Aux caisses, bien en évidence, sont exposées les vidéos porno qui laissent cruement voir ce qui serait une émmergeance hors imperméable dans le métro ou à la grille d'une école.

Il metropolitano, luogo insolito dove i squilibrati fanno per caso vedere la loro incapacità di conternirsi. Succede che alcuni siano denunciati e anche si legge regolarmente che uno è stato preso nel un giardino publico con il coso al vento.
Se il duro naturale è vietato par strada, io non capisco perchè una foto un primo piano con una lingua allégata alla punta sia autorizzata alle casse delle stazione di rifornimento AGIP.
Alle casse, evidenziate bennissimo, sono esposte le video porno che lasciano vedere cio che sarrebbe un'uscita di impermeabile nell metropolitano o a la rete di una scuola.

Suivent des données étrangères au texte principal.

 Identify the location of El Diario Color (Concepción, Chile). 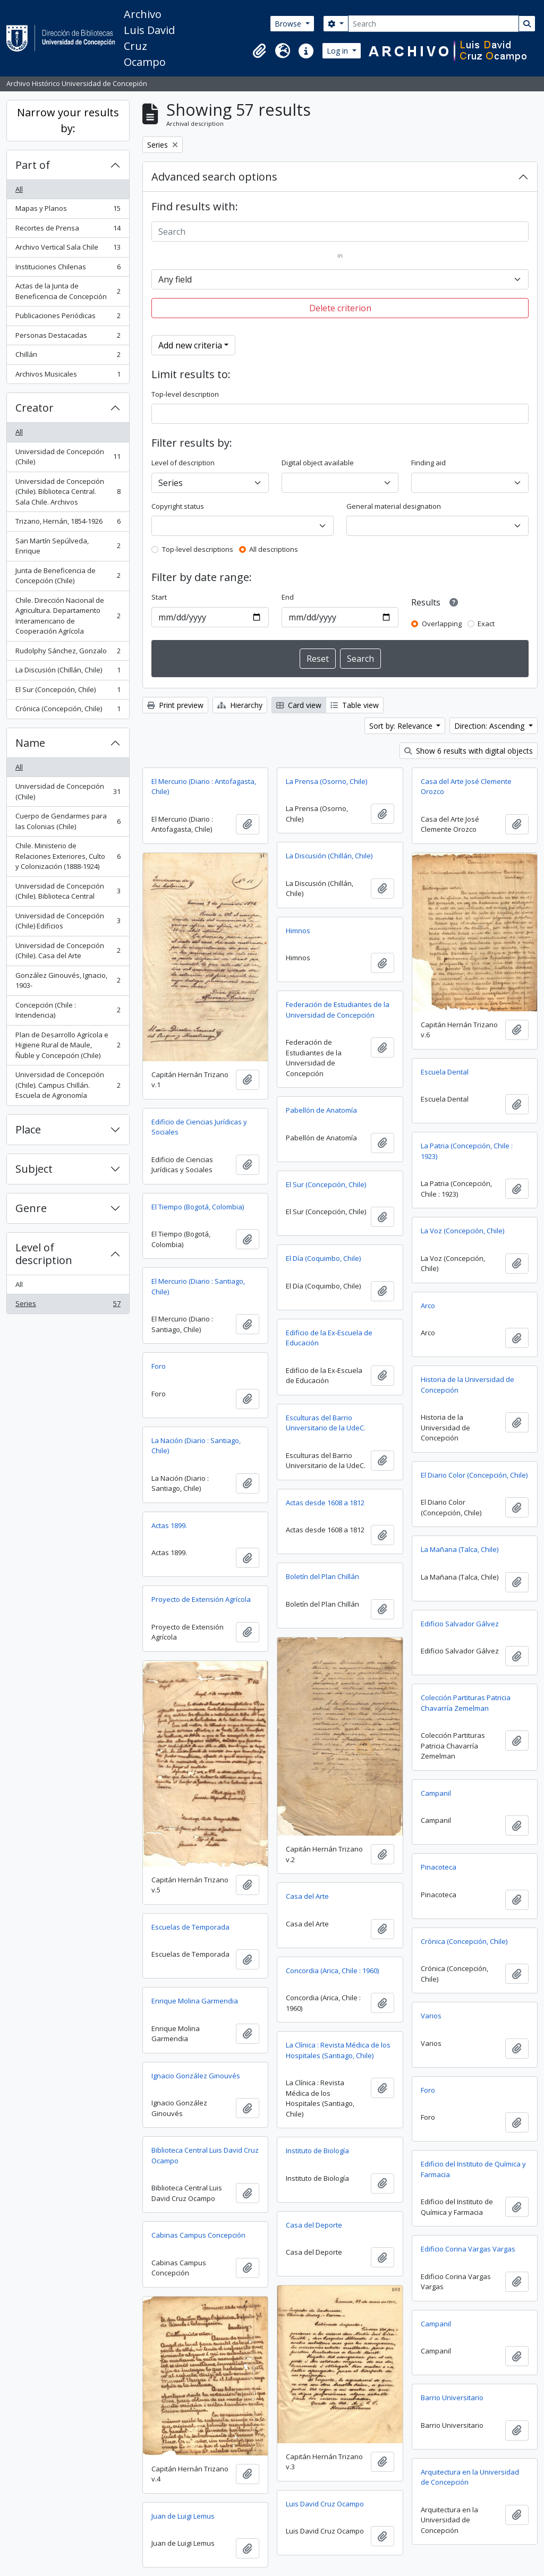 (474, 1475).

Malgrès tout ce que j'ai pu voir dans le métro parisien dont un grand type au machin si énorme à épouvanter une girafe, et malgrès la baffe que je me suis prise par un fou dans le20ème et le débile qui m'a sauté dessus en criant "fifille" à la gare d'orangis bois de l'épine, je me sens plus en danger d'envie de vomir et de casser la gueule à quelqu'un dans les stations de ce type.
Anche dopo avere visto tutto quello che ho potuto vedere nel metro pariggino, in cui un typo con un coso abbastanza gigante per spaventare una girafa, e anche dopo lo schiaffone preso per niente da un pazzo vicino al père lachaise, e dopo avere scapato delle braccia di uno deficiente che urlava " ddonnaragggazza"  alla stazione di Orangis, io mi sento piu in pericolo di vomitare e di rompere le denti di qualqu'uno nelle stazione di quel genere.

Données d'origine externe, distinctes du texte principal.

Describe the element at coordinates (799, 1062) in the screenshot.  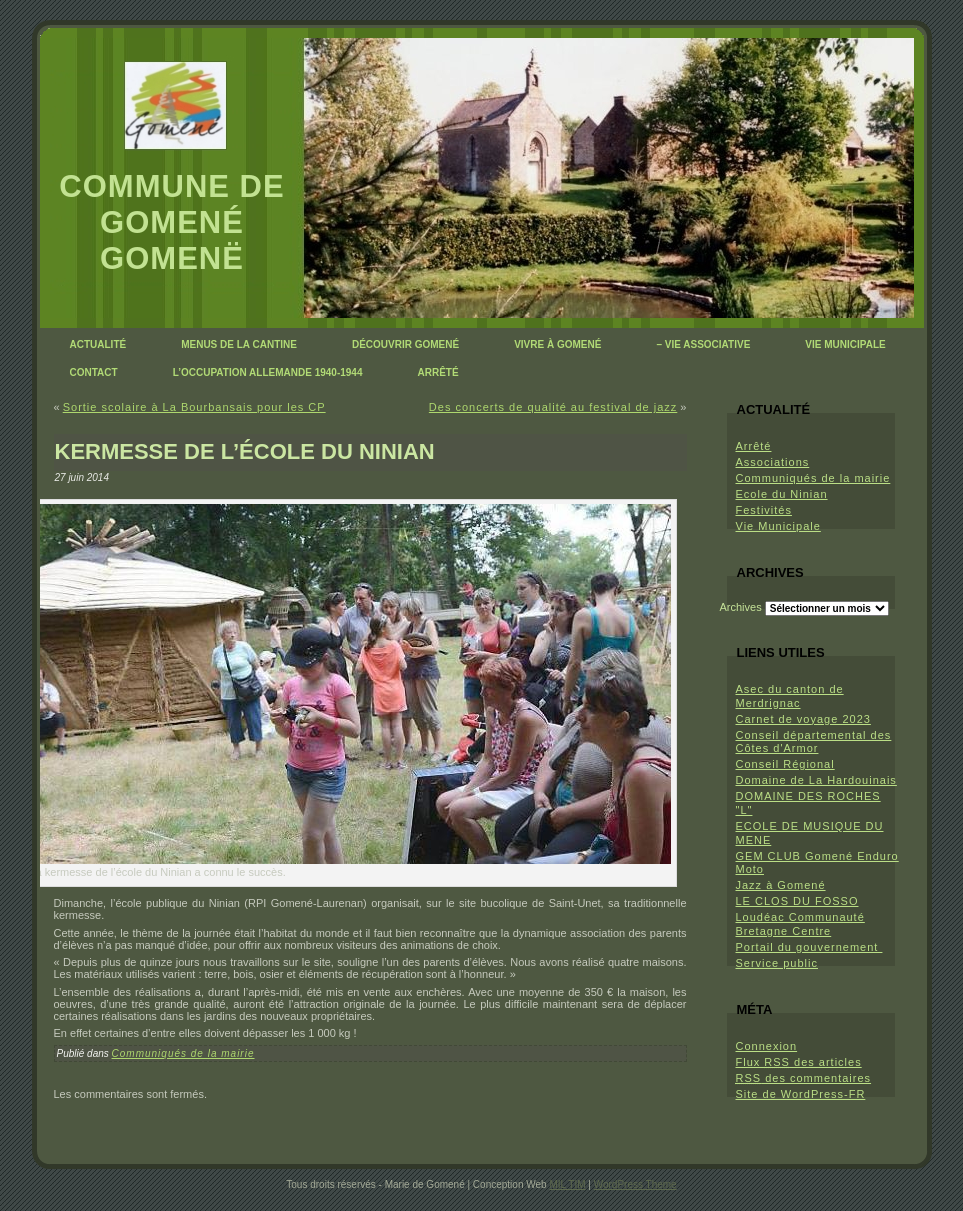 I see `Flux des articles` at that location.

Medusa fait le plein dans une cabane hors zone de trafic routier, chez un monsieur courtois qui se bat contre les géants dans une station pas plus grande qu'un placard. C'est pas plus cher, il y fait froid l'hiver, et j'y suis accueillie comme une cliente et non pas comme une salope.
Medusa fa il pieno di benzina nell una casettina fuori delle grande strade, da un signore cortese che lotta incontro i grandi distributori, nell una stazione piccola come un ripostiglio. Non è piu caro, ci fa freddo d'inverno, e ci sono accolta come una cliente e micca come una putana.

Posté par Medusa Arte à 09:52 - Commentaires [0] - Permalien [#]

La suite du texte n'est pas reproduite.